** Information provided **
____

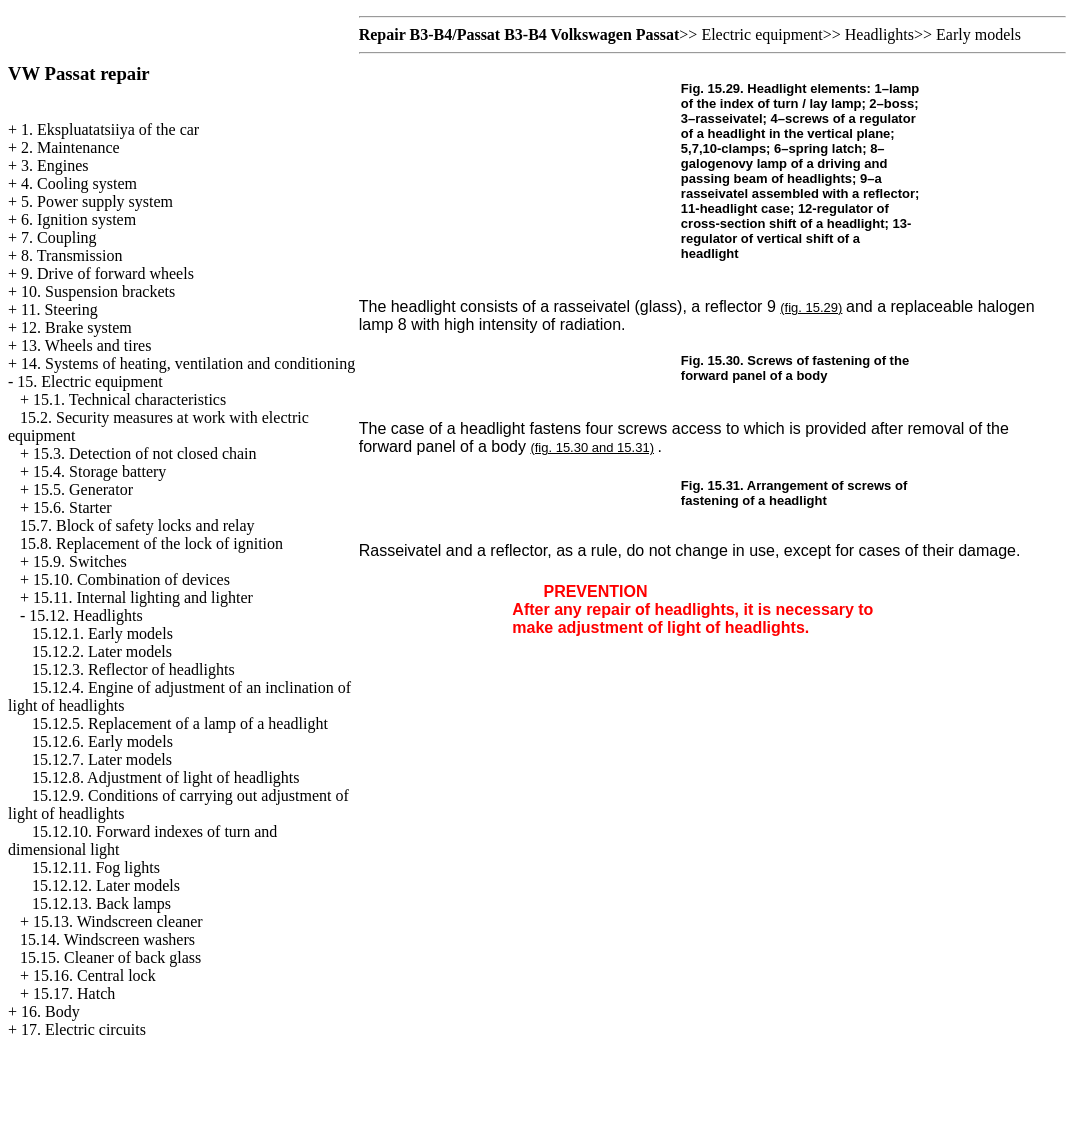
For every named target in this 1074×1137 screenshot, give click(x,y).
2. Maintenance (70, 147)
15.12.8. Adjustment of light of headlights (166, 777)
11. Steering (59, 309)
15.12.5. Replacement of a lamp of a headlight (180, 723)
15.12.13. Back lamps (101, 903)
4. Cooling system (79, 183)
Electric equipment (761, 34)
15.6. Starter (72, 507)
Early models (978, 34)
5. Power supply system (97, 201)
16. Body (50, 1011)
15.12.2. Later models (102, 651)
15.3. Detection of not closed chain (145, 453)
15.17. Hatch (74, 993)
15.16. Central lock (94, 975)
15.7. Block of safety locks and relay (137, 525)
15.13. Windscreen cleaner (118, 921)
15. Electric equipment (89, 381)
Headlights (879, 34)
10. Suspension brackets (98, 291)
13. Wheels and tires (86, 345)
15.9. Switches (80, 561)
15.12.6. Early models (102, 741)
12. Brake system (76, 327)
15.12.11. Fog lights (96, 867)
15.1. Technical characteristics (129, 399)
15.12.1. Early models (102, 633)
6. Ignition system (78, 219)
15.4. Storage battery (99, 471)
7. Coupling (59, 237)
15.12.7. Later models (102, 759)
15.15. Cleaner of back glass (110, 957)
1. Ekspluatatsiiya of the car (110, 129)
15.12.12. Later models (106, 885)
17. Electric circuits (83, 1029)
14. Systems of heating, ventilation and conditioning (188, 363)
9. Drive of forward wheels (107, 273)
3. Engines (55, 165)
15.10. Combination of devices (131, 579)
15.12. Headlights (85, 615)
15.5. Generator (83, 489)
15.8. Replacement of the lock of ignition (151, 543)
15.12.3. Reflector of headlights (133, 669)
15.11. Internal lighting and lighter (143, 597)
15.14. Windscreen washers (107, 939)
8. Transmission (71, 255)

____

** Exercise aim **
Write out the whole listing again, exactly, with no pictures.

** Final answer **
For every named target in this 1074×1137 screenshot, give click(x,y).
2. Maintenance (70, 147)
15.12.8. Adjustment of light of headlights (166, 777)
11. Steering (59, 309)
15.12.5. Replacement of a lamp of a headlight (180, 723)
15.12.13. Back lamps (101, 903)
4. Cooling system (79, 183)
Electric equipment (761, 34)
15.6. Starter (72, 507)
Early models (978, 34)
5. Power supply system (97, 201)
16. Body (50, 1011)
15.12.2. Later models (102, 651)
15.3. Detection of not closed chain (145, 453)
15.17. Hatch (74, 993)
15.16. Central lock (94, 975)
15.7. Block of safety locks and relay (137, 525)
15.13. Windscreen cleaner (118, 921)
15. Electric equipment (89, 381)
Headlights (879, 34)
10. Suspension brackets (98, 291)
13. Wheels and tires (86, 345)
15.9. Switches (80, 561)
15.12.6. Early models (102, 741)
12. Brake system (76, 327)
15.12.11. Fog lights (96, 867)
15.1. Technical characteristics (129, 399)
15.12.1. Early models (102, 633)
6. Ignition system (78, 219)
15.4. Storage battery (99, 471)
7. Coupling (59, 237)
15.12.7. Later models (102, 759)
15.15. Cleaner of back glass (110, 957)
1. Ekspluatatsiiya of the car (110, 129)
15.12.12. Later models (106, 885)
17. Electric circuits (83, 1029)
14. Systems of heating, ventilation and conditioning (188, 363)
9. Drive of forward wheels (107, 273)
3. Engines (55, 165)
15.10. Combination of devices (131, 579)
15.12. Headlights (85, 615)
15.5. Generator (83, 489)
15.8. Replacement of the lock of ignition (151, 543)
15.12.3. Reflector of headlights (133, 669)
15.11. Internal lighting and lighter (143, 597)
15.14. Windscreen washers (107, 939)
8. Transmission (71, 255)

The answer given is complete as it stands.